There are a few strong ones in here such as contributes_to, literature_co-occurence, and disease_to_gene_association.

## Conclusion
Given two nodes, *inherited susceptibility to asthma* and *CCL11* with a single edge between them, *gene_associated_with_condition*, the model is able to predict other possible edges between the two and demonstrates that it is learning meaningful relationships within the graph.

### Takeaways
There are some predictions I find particularly interesting.
1. disease_to_gene_association is obviously going to be very similar to gene_associated_with_condition, and it looks like the model has made this connection.
2. literature_co-occurrence is a strange type and I'm not completely sure how it really works.
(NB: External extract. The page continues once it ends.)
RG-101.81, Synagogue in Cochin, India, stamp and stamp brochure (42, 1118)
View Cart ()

However, doing some quick searching, it's quite easy to find prior work done concerning CCL11 and inherited susceptibility to asthma. See: https://www.jacionline.org/article/S0091-6749(05)02508-X/fulltext
3. contributes_to again demonstrates that the model is able to find patterns in edge types, and it seems very realistic that if CCL11 is "likely pathogenic for" inherited susceptibility to asthma, then CCL11 also contributes to this condition.